FM音源とPSG音源の音量バランスも、設計者・製作者のほうで、適切な抵抗器を選定して、入力側で調整されております。

この高音質モジュールによって、封印されていた高周波ゾーンが解放されたような感じです♪

CPUで再現するエミュレーターと違って、直接基板のサウンドチップから鳴っているダイレクト感が、たまりませんね♪

本来ならば、この高クオリティーな音声で開発されていたものなのに、実機では音が曇ってしまって、当時の開発者も残念な思いをしていたことかと思います。

1988年にメガドライブが登場してから26年経ちますが、今回の高音質改造をした事で、やっと今になって、メガドライブの秘めた、本来の音声が聴けることに、喜びを感じます。

これも、メガドライブのファンが有志で作ってくれた情報のおかげです。


さて、作った高音質モジュールを、メガドライブに実装する時には、本体の天井部分に固定しました。

メガドライブ 高音質モジュール固定

本体の「16-BIT」エンブレムの裏側部分になるのですが、ここが一番スペースが広くて、カートリッジカバーを固定しているネジが、高音質モジュールを固定するのに丁度良かったので、固定するヒンジをアルミで切り出して作りました。

これで、高音質モジュールを、本体の内部で、宙に浮いているような感じに取り付けることが出来ました。


ちなみに、今回の改造で、本体のヘッドホン用音量コントロールが、使えなくなります。

メガドライブ ヘッドホン音量コントロール

実はこの、ヘッドホン用音量コントロール周りの音声回路が、メガドライブの音質を劣化させている部分なのです。

そこで、既存の音声回路に入力する手前で、高音質モジュールに接続することで、ヘッドホン用音量コントロールは、全く機能しなくなっております。


さて、この高音質モジュールを装着すると、どれだけ変わるのか?

比較動画を作ってくれたメガドライバーさんがいらっしゃいましたので、ここにその動画を紹介します。



私のメガドライブも、この動画と全く同じ改造方法なので、改造前と改造後の違いに、私自身もビックリです。
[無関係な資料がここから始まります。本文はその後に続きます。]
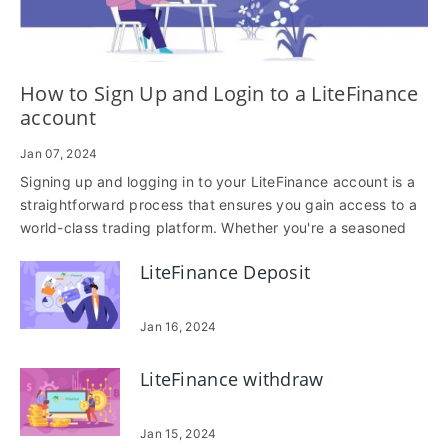
How to Sign Up and Login to a LiteFinance
account
Jan 07, 2024
Signing up and logging in to your LiteFinance account is a
straightforward process that ensures you gain access to a
world-class trading platform. Whether you're a seasoned
trader or just starting, this step-by-step guide will walk you
LiteFinance Deposit
through the seamless process of creating an account and
accessing the features LiteFinance has to offer.
Jan 16, 2024
LiteFinance withdraw
Jan 15, 2024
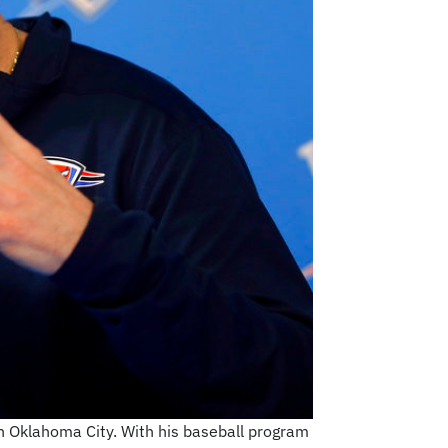
in Oklahoma City. With his baseball program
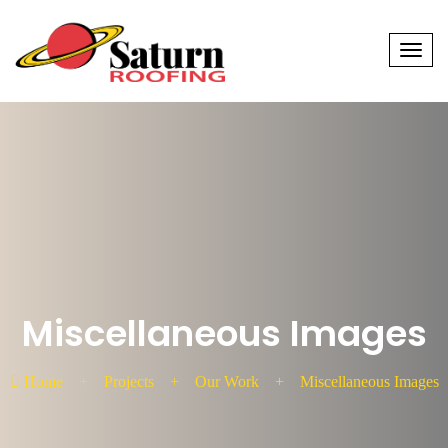
Men
Miscellaneous Images
Home
+
Projects
+
Our Work
+
Miscellaneous Images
FM音源の音色の透き通り感が増して、余韻部分のザラ着きが解消されております。

動画を作られた方のエピソードに、高音質化したメガドライブでゲーム紹介していたところ、あまりの高音質に、ある視聴者が、ゲームのBGMを「サウンドトラックCD」と勘違いされて、その視聴者からクレームを受けたそうです。

つまり、「サウンドトラックCD」と聴き間違えるくらいに、このメガドライブの高音質改造が、凄いという事です。

実は、この動画で紹介されているメガドライブには、更にACアダプターも交換されております。

どのACアダプターに交換しているのかは不明です(企業秘密かな?)。

メガドライブの純正ACアダプターは、ノイズ対策が甘いようで、メガドライブの音声を悪化させている原因の1つにもなっております。

そこで私も、メガドライブの更なる音質の追求の為に、ACアダプターを探してみました。

メガドライブのACアダプターは、出力側がDC9V 1.2Aとなっており、極性は、センターピンがマイナスとなっております。

選定基準なんですが・・・

1)必ず出力側はDC9Vであること。(基本です)

2)センターピンの極性がマイナスであること。(基本です)

3)1.2Aと同等、もしくは1.2A以上。(アンペアが大きい分には問題なし)

4)低ノイズであること。(期待してます)

この条件を満たすACアダプターで、私が選んだものは、こちらです。

POWER-ALL PA-9S DC9V デジタルパワーサプライ/パワーオール

¥価格不明
Amazon.co.jp

このACアダプターは、音楽機材用として、主にギター用エフェクターで使われているものでして、複数のエフェクターを1個のACアダプターで動作させる目的の、高品質なACアダプターです。

音楽機材用ですので、ノイズ対策はバッチリな点が、このACアダプターのセールスポイントでもあります。

ちょっとオーバースペックなのが、最大電流値が2Aなことですかね。

この1個のACアダプターで、メガドライブ2台くらい動かせそうな、余裕のハイパワー電流です(笑)

メダドライブには勿体無いくらいの、贅沢なACアダプターです。


そこで実際に、純正ACアダプターと、「POWER-ALL PA-9S」とで、ノイズの違いが出るのか?

メガドライブには、ゲームカートリッジをセットしないで、電源を入れて、無音の状態で確認してみました。

まず、純正ACアダプターでは・・・

SEGA MEGA DRIVE ACアダプターやはり「ブーーーー」というハムノイズが混ざってしまいます。

まあ、ゲーム中にBGMと効果音が常に鳴っていれば、気にならないレベルなんですけどね。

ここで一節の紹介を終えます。